Der Veuve Clicquot Ponsardin Dry aus einer wohl damals für den englischen Markt vorgesehenen Flasche war 2015 optisch und vom Füllstand her in gutem Zustand. Schrumpelig der uralte Originalkorken, den Oliver Speh, unser perfekter Maitre de Plaisir, mit sicherer Hand löste. Hell gülden aber klar die Farbe, kein Mousseux mehr, aber auch keine Alterstöne. Wunderbare Aromatik, Brioche mit frischen Waldpilzen, immer noch gewisse Frische zeigend, am Gaumen enormer Tiefgang mit feiner Bitternote im Abgang. Der Weinbuchhalter in mir würde jetzt für diesen traumhaft aromatischen Stillwein WT94 geben, der Weinliebhaber aber gibt für dieses einmalige Erlebnis WT100.

Ein Tokaij Aszu 5 Puttonyos hatte 2008 eine verblichen wirkende, helle Farbe, schon etwas gezehrt und müde, muffige Töne, immer mehr Mottenkugeln, da gab es nichts zu beschönigen, der war einfach hin.

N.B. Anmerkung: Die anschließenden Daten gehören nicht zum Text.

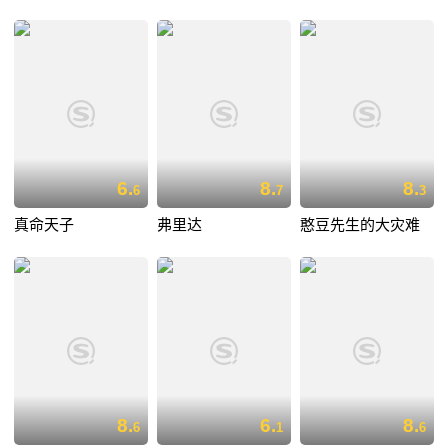
6.
8.
8.
6
7
3
真命天子
弗里达
憨豆先生的大灾难
8.
6.
8.
6
1
6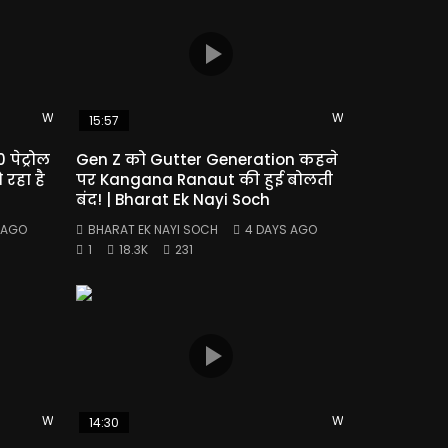
Watch Later
Watch Later
15:57
 पेट्रोल
Gen Z को Gutter Generation कहने
रहा है
पर Kangana Ranaut की हुई बोलती
बंद! | Bharat Ek Nayi Soch
 AGO
BHARAT EK NAYI SOCH
4 DAYS AGO
1
18.3K
231
Watch Later
Watch Later
14:30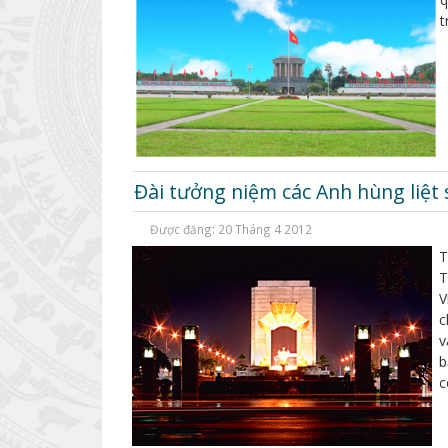
t
Đài tưởng niệm các Anh hùng liệt 
Được đăng: 20 Tháng 4 2012
T
T
V
c
v
b
c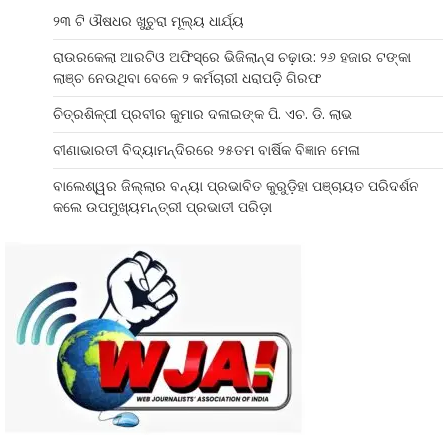
୨୩ ଟି ଔଷଧର ଖୁଚୁରା ମୂଲ୍ୟ ଧାର୍ଯ୍ୟ
ରାଉରକେଲା ଆରଟିଓ ଅଫିସ୍‌ରେ ଭିଜିଲାନ୍ସ ଚଢ଼ାଉ: ୨୬ ହଜାର ଟଙ୍କା
ଲାଞ୍ଚ ନେଉଥିବା ବେଳେ ୨ କର୍ମଚାରୀ ଧରାପଡ଼ି ଗିରଫ
ଚିତ୍ରଶିଳ୍ପୀ ପ୍ରବୀର କୁମାର ଦଳାଇଙ୍କ ପି. ଏଚ. ଡି. ଲାଭ
ବୀଣାଭାରତୀ ବିଦ୍ୟାମନ୍ଦିରରେ ୨୫ତମ ବାର୍ଷିକ ବିଜ୍ଞାନ ମେଳା
ବାଲେଶ୍ୱର ଜିଲ୍ଲାର ବନ୍ୟା ପ୍ରଭାବିତ କୁରୁଡ଼ିହା ପଞ୍ଚାୟତ ପରିଦର୍ଶନ
କଲେ ଉପମୁଖ୍ୟମନ୍ତ୍ରୀ ପ୍ରଭାତୀ ପରିଡ଼ା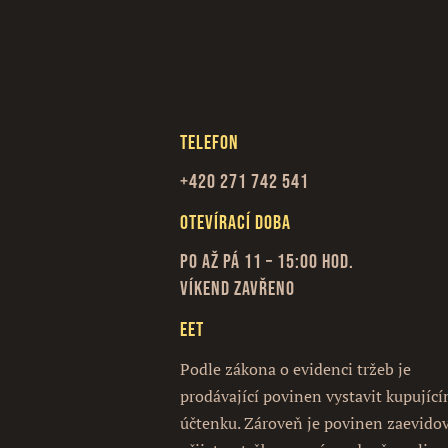
Telefon
+420 271 742 541
Otevírací doba
Po až Pá 11 – 15:00 hod.
Víkend zavřeno
EET
Podle zákona o evidenci tržeb je
prodávající povinen vystavit kupujíc
účtenku. Zároveň je povinen zaevido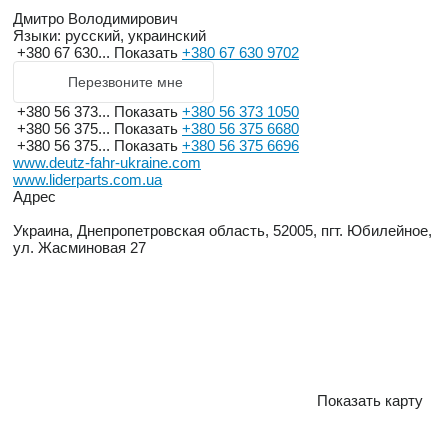
Дмитро Володимирович
Языки:
русский, украинский
+380 67 630...
Показать
+380 67 630 9702
Перезвоните мне
+380 56 373...
Показать
+380 56 373 1050
+380 56 375...
Показать
+380 56 375 6680
+380 56 375...
Показать
+380 56 375 6696
www.deutz-fahr-ukraine.com
www.liderparts.com.ua
Адрес
Украина, Днепропетровская область, 52005, пгт. Юбилейное,
ул. Жасминовая 27
Показать карту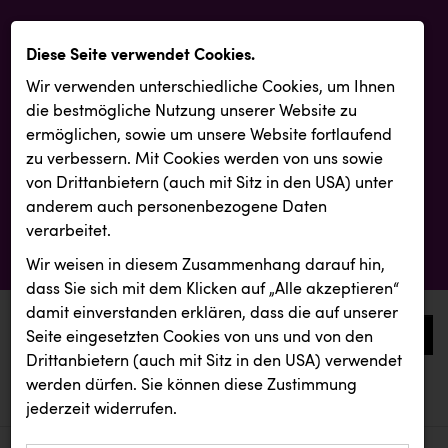
Diese Seite verwendet Cookies.
Wir verwenden unterschiedliche Cookies, um Ihnen
die best­mögliche Nutzung unserer Website zu
ermöglichen, sowie um unsere Website fortlaufend
zu verbessern. Mit Cookies werden von uns sowie
von Drittanbietern (auch mit Sitz in den USA) unter
anderem auch personenbezogene Daten
verarbeitet.
Wir weisen in diesem Zusammenhang darauf hin,
dass Sie sich mit dem Klicken auf „Alle akzeptieren“
damit ein­ver­standen erklären, dass die auf unserer
0
Seite eingesetzten Cookies von uns und von den
Drittanbietern (auch mit Sitz in den USA) verwendet
werden dürfen. Sie können diese Zustimmung
aktuelle aussendungen
aktuelle aussendungen
TCL
jederzeit widerrufen.
REICHL UND PARTNER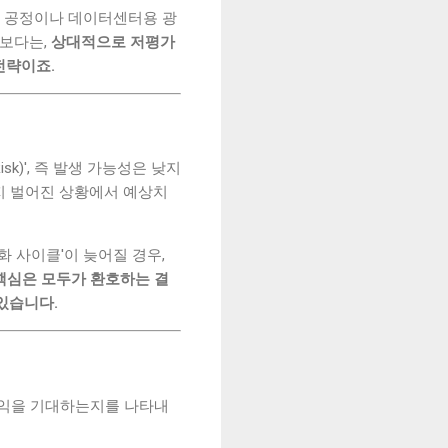
조 공정이나 데이터센터용 광
주보다는,
상대적으로 저평가
전략이죠.
k)', 즉 발생 가능성은 낮지
까지 벌어진 상황에서 예상치
화 사이클'이 늦어질 경우,
핵심은 모두가 환호하는 결
있습니다.
 수익을 기대하는지를 나타내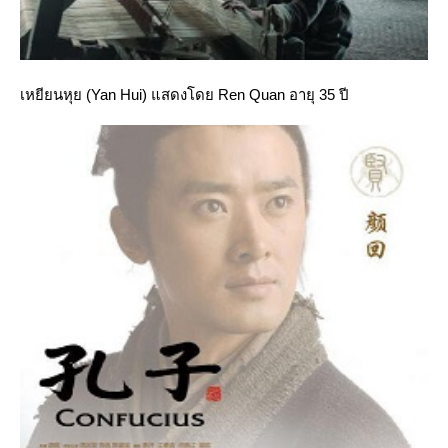
เหยียนหุย (Yan Hui) แสดงโดย Ren Quan อายุ 35 ปี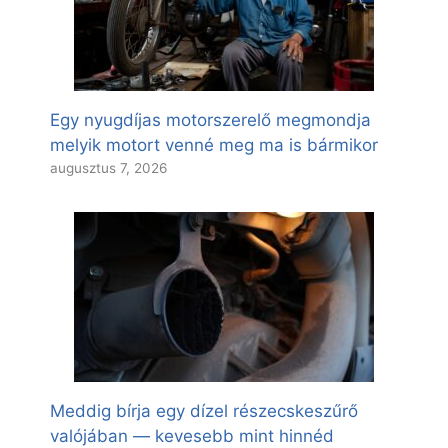
Egy nyugdíjas motorszerelő megmondja
melyik motort venné meg ma is bármikor
augusztus 7, 2026
Meddig bírja egy dízel részecskeszűrő
valójában — kevesebb mint hinnéd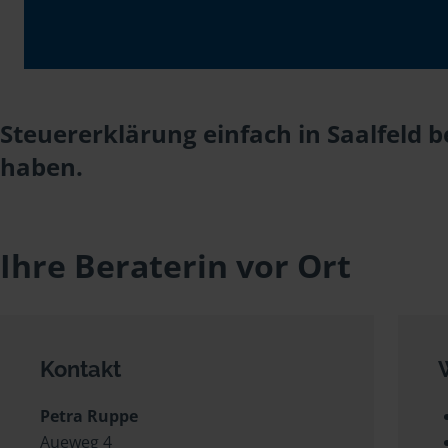
Steuererklärung einfach in Saalfeld 
haben.
Ihre Beraterin vor Ort
Kontakt
Petra Ruppe
Aueweg 4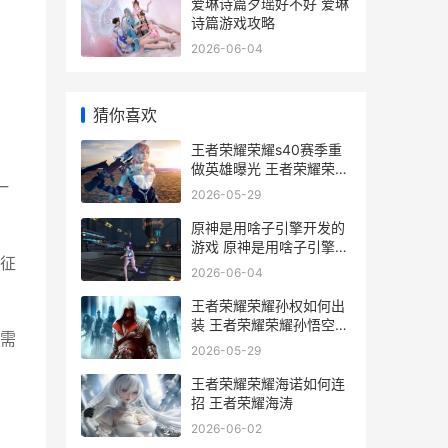
爱琳诗篇夕瑶好不好 爱琳
诗篇游戏攻略
2026-06-04
，
猜你喜欢
王者荣耀荣耀s40赛季重
做英雄曝光 王者荣耀荣耀
一
称号
2026-05-29
原神是用啥子引擎开发的
游戏 原神是用啥子引擎做
征
的
2026-06-04
王者荣耀荣耀孙权如何出
装 王者荣耀荣耀孙悟空称
需
号怎么获得
2026-05-29
王者荣耀荣耀海诺如何连
招 王者荣耀海涛
2026-06-02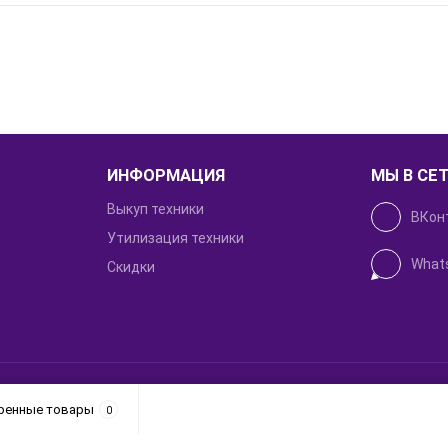
ИНФОРМАЦИЯ
МЫ В СЕ
Выкуп техники
ВКон
Утилизация техники
What
Скидки
Создание
ренные товары
0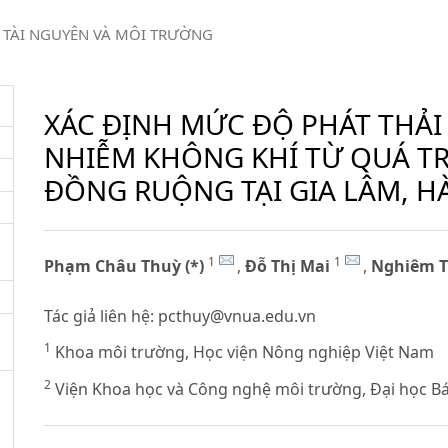
TÀI NGUYÊN VÀ MÔI TRƯỜNG
XÁC ĐỊNH MỨC ĐỘ PHÁT THẢI
NHIỄM KHÔNG KHÍ TỪ QUÁ TR
ĐỒNG RUỘNG TẠI GIA LÂM, H
1
1
Phạm Châu Thuỳ (*)
,
Đỗ Thị Mai
,
Nghiêm T
Tác giả liên hệ:
pcthuy@vnua.edu.vn
1
Khoa môi trường, Học viện Nông nghiệp Việt Nam
2
Viện Khoa học và Công nghệ môi trường, Đại học B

Aus diesem guten Madeira-Jahrgang habe ich 2006 den Madeira Sercial H.M. Borges getrunken. Der war zugänglich, sehr weich und aromatisch, irre lang, ohne die giftige Madeira-Säure, die mich sonst von diesem aufgespriteten Zeugs fernhält, nussig, Orangenschale, sehr helle Farbe, sogar etwas Schoko und dunkle Karamellen. Einfach sehr gefällig und lecker. Eine Art Madeira für Einsteiger.